For model with padding mask the lower the loss was, the lower the gradients, but they decreased very slowly.
Iteration: 1; tensor(-0.1997)
Iteration: 35; tensor(-0.0057)

In contrast to preceding example, model with criterion begins with much lower gradients, and during the training gradients diminish much faster.
Iteration: 1; tensor(-5.2681e-05)
Iteration: 35; tensor(2.0964e-10)

The very small gradients cause that model doesn’t converge, but how to find a remedy to that problem? Could anybody please explain gradients behavior? Any other advice would be appreciated as well.

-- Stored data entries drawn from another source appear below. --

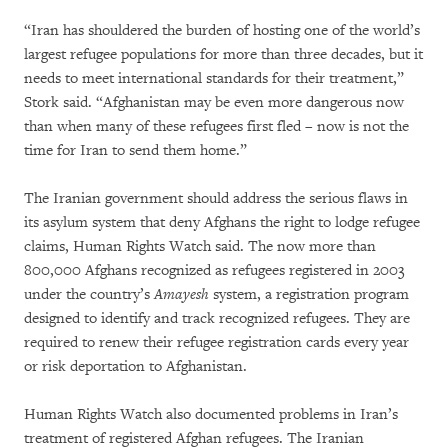
“Iran has shouldered the burden of hosting one of the world’s
largest refugee populations for more than three decades, but it
needs to meet international standards for their treatment,”
Stork said. “Afghanistan may be even more dangerous now
than when many of these refugees first fled – now is not the
time for Iran to send them home.”
The Iranian government should address the serious flaws in
its asylum system that deny Afghans the right to lodge refugee
claims, Human Rights Watch said. The now more than
800,000 Afghans recognized as refugees registered in 2003
under the country’s
Amayesh
system, a registration program
designed to identify and track recognized refugees. They are
required to renew their refugee registration cards every year
or risk deportation to Afghanistan.
Human Rights Watch also documented problems in Iran’s
treatment of registered Afghan refugees. The Iranian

kedar · September 23, 2019, 12:29pm

I figured out what was wrong with my model. It turned out that despite that my loss function returned some reasonable values, the loss was not calculated properly, thus as a consequence model did not learn. Output from my AttentionDecoder was softmaxed, then I used CrossEntropyLoss or NLLLoss (tried them both), but I did not change the softmax to log_softmax in case of NLLLoss, or in case of using CrossEntropyLoss I did not get rid of softmax at all as CEL comprised of log_softmax and NLLLoss.